The vulnerability is a Server‑Side Request Forgery within NocoDB’s spreadsheet‑fetch endpoint (axiosRequestMake). Before version 2026.05.1, the endpoint accepted URLs whose path could contain any permitted file extension and only applied a narrow regex blocklist filtering out 127.0.0.0/8 and 169.254.0.0/16. This flaw allowed an attacker to craft a URL that reaches internal cloud‑metadata services, exposing sensitive internal data and enabling lateral movement. The weakness is classified as CWE‑918 and has been corrected in 2026.05.1.

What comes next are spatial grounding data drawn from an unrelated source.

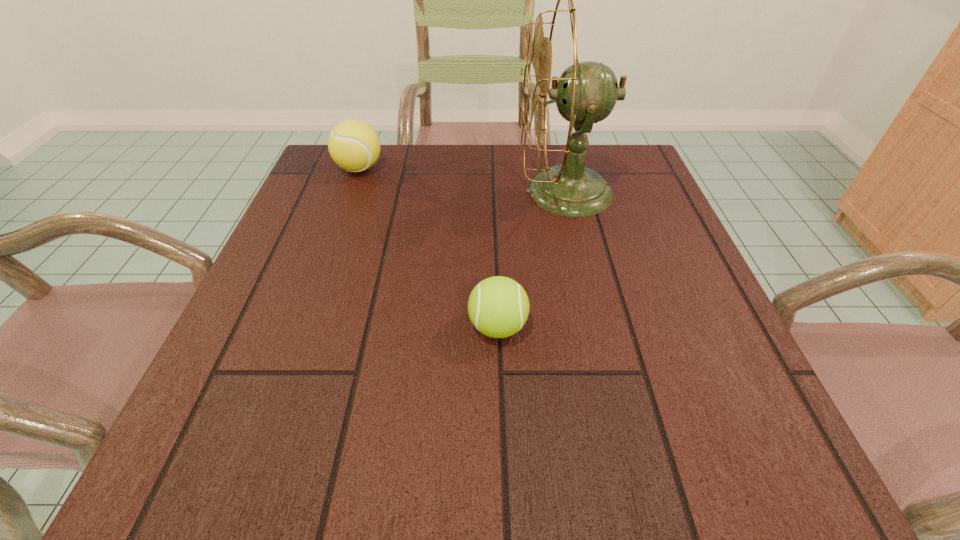 Where is `vacant area situated 0.310m on the back of the shortest object`? The image size is (960, 540). vacant area situated 0.310m on the back of the shortest object is located at coordinates (493, 198).

Where is `fan that is positioned at the far edge`? fan that is positioned at the far edge is located at coordinates (586, 93).

This screenshot has height=540, width=960. Find the location of `tennis ball that is at the far edge`. tennis ball that is at the far edge is located at coordinates (354, 146).

Where is `object that is positioned at the left edge`? object that is positioned at the left edge is located at coordinates (354, 146).

Locate an element on the screen. object that is at the right edge is located at coordinates (586, 93).

Where is `object located in the far left corner section of the desktop`? The width and height of the screenshot is (960, 540). object located in the far left corner section of the desktop is located at coordinates (354, 146).

Locate an element on the screen. object at the far right corner is located at coordinates (586, 93).

Where is `vacant space at the far edge of the desktop`? vacant space at the far edge of the desktop is located at coordinates (419, 144).

Image resolution: width=960 pixels, height=540 pixels. In order to click on vacant space at the near edge of the desktop in this screenshot , I will do `click(378, 436)`.

The height and width of the screenshot is (540, 960). I want to click on free spot at the left edge of the desktop, so click(x=254, y=403). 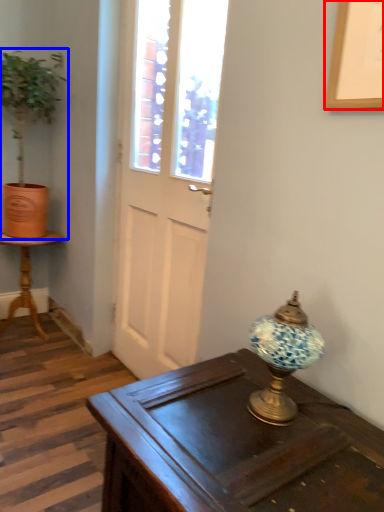 Question: Which object appears farthest to the camera in this image, picture frame (highlighted by a red box) or houseplant (highlighted by a blue box)?

Choices:
 (A) picture frame
 (B) houseplant

Answer: (B) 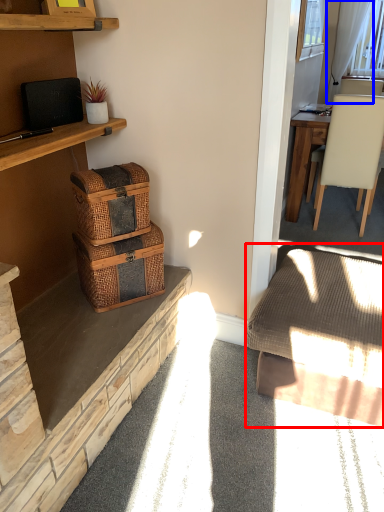 Question: Among these objects, which one is nearest to the camera, studio couch (highlighted by a red box) or curtain (highlighted by a blue box)?

Choices:
 (A) studio couch
 (B) curtain

Answer: (A) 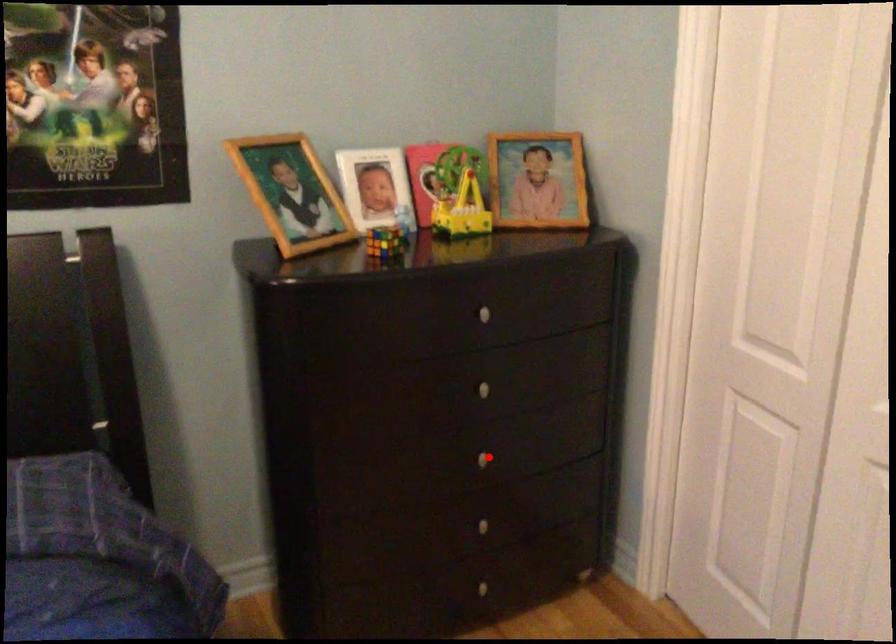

NocoDB deployments running any version earlier than 2026.05.1 are vulnerable. The defect is present in the spreadsheet‑fetch endpoint (axiosRequestMake). No specific minor versions are listed beyond the cutoff date, so any installation whose last release precedes 2026‑05‑01 is at risk.

The CVSS base score of 5.1 signifies a moderate impact; internal confidentiality and integrity risks exist if the application can reach the cloud‑metadata endpoint. The EPSS score is unavailable, so the current likelihood of exploitation cannot be quantified. The vulnerability is not included in the CISA KEV catalog, suggesting limited public exploitation evidence to date. Attackers would typically submit a specially crafted request to the spreadsheet‑fetch endpoint over HTTP or HTTPS, potentially from a remote network or compromised user account, to trigger the SSRF behavior. The prevention lies in validating or stripping internal URLs before making outbound requests.